Ferns are the "shut-ins" of God's flower kingdom,
Hidden in the mossy dwells and cool retreats
Their lace-like fronds uncurl in fresh, green beauty
Far from the busy world and dusty streets.
They bear no gorgeous flowers of gold or crimson,
No dainty blooms of blue or pearly white;
Their graceful leaves exhale no strong, sweet odor,
Their very seeds are hidden from our sight.
And yet, sometimes, to eyes that tire of brightness,
To senses sated with the rich perfume,
How grateful is the cool green of the fern-leaves
Set in the silence of some shaded room.
Can we not learn from them some blessed lesson,
We, who, like them, are growing in the shade?
Their lovely freshness is a constant beauty,
Dewy and sweet when summer blossoms fade.
When others come, who, dwelling in the sunshine,
Have grown a-weary of the toil and strife,
Can we not share with them our calm and quiet -
Show them the beauty of a hidden life?
May we not give to them some tender message,
Some of the garnered peace we hold in store,
Some of the songs God giveth in the midnight,
When sleep flies from us and the pain is sore?
They walk with hurrying steps Life's busy highway,
Often the still, small voice they cannot hear;
But we can listen in the restful stillness
Its words of faith and hope and gladsome cheer.

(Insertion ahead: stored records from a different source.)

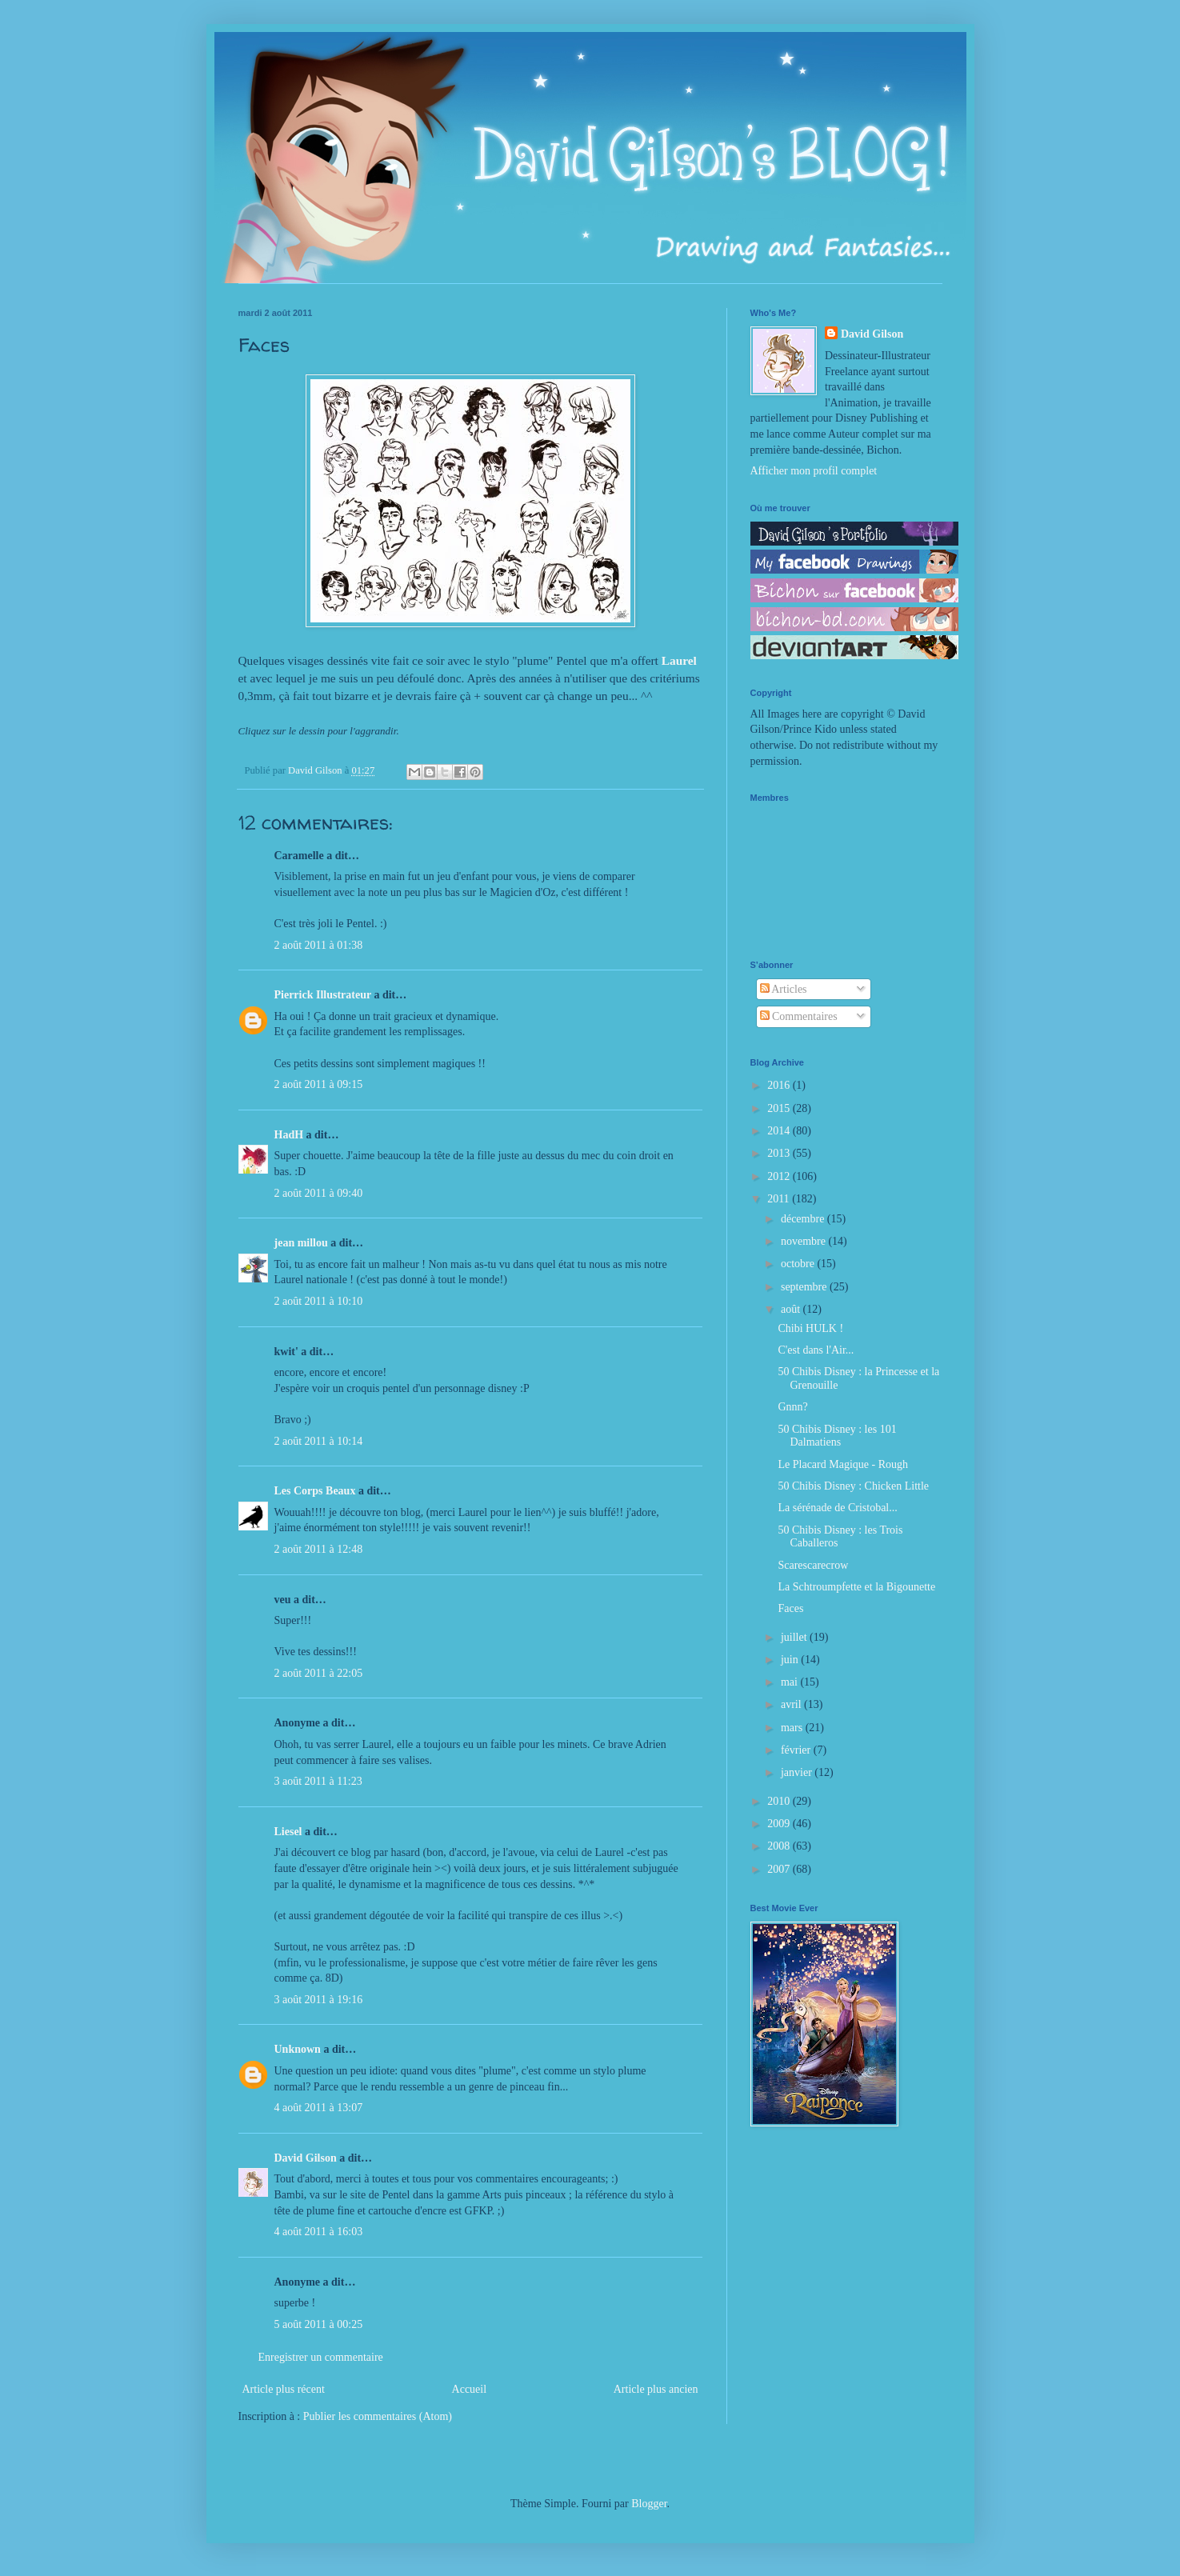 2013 (780, 1153)
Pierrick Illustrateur (322, 995)
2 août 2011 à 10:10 (318, 1301)
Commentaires (799, 1016)
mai (791, 1682)
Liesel (288, 1832)
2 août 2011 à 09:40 (318, 1193)
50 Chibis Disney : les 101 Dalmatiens (837, 1436)
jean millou (301, 1243)
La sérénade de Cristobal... (837, 1508)
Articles (783, 989)
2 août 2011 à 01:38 (318, 945)
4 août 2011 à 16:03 (318, 2232)
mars (793, 1728)
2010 (780, 1801)
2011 (779, 1199)
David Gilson (305, 2158)
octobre (799, 1264)
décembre (804, 1219)
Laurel (679, 660)
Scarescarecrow (813, 1565)
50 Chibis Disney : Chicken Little (853, 1486)
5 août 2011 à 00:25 (318, 2324)
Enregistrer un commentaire (320, 2357)
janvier (797, 1772)
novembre (804, 1241)
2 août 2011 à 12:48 (318, 1549)
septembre (805, 1287)
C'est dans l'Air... (816, 1350)
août (792, 1309)
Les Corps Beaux (315, 1491)
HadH (289, 1135)
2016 (780, 1085)
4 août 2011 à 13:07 (318, 2108)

We dwell in safety in our Lord's green pastures,
Our souls at rest the quiet waters by;
Willing to be since we may not be doing,
Living epistles, open to the eye.i
Our frail lives hidden in His strength eternal,
Guarded and shielded from the tempest's shock,
The wild winds pass us by - they cannot harm us
Where we are sheltered by our Fortress Rock.
Sometimes, perhaps, the ferns may long to blossom,
Even as we to see our work's reward;
Impatient of the stillness and the shadow,
Envy the roses on the sunny sward.
"Foolish!" we say, "the dust and heat would kill them,
That sweet, cool shadow is their very life,"
Yes - and, God knows, perhaps our spirit's beauty,
Might, like them, wither in the great world's strife.
So He doth keep us, set apart in shadow,
Far from the lovely garden's sunny sod;
And why He does it we shall know hereafter,
"Be still," He says, "and know that I am God!"
Can we not trust our loving heavenly Father
To do the very best that can be done,
Though one be planted in the glowing sunlight,
Set in the silence and the shadow - one?
Be we content to say our word in secret,
Content to wear our garb of sober green,
And, while the world is praising other workers,
Our tiny seeds cast out, though all unseen.
We may not show our love and zeal by labor,
Our hands are folded, though they tire of rest;
Fettered the feet that fain would run His errands,
Willing and swift. But yet, He knoweth best
Just the conditions which will suit our growing,
Just the environment we best may stand;
For the green ferns the cool depths of the forest,
And for our shade the "shadow of His hand."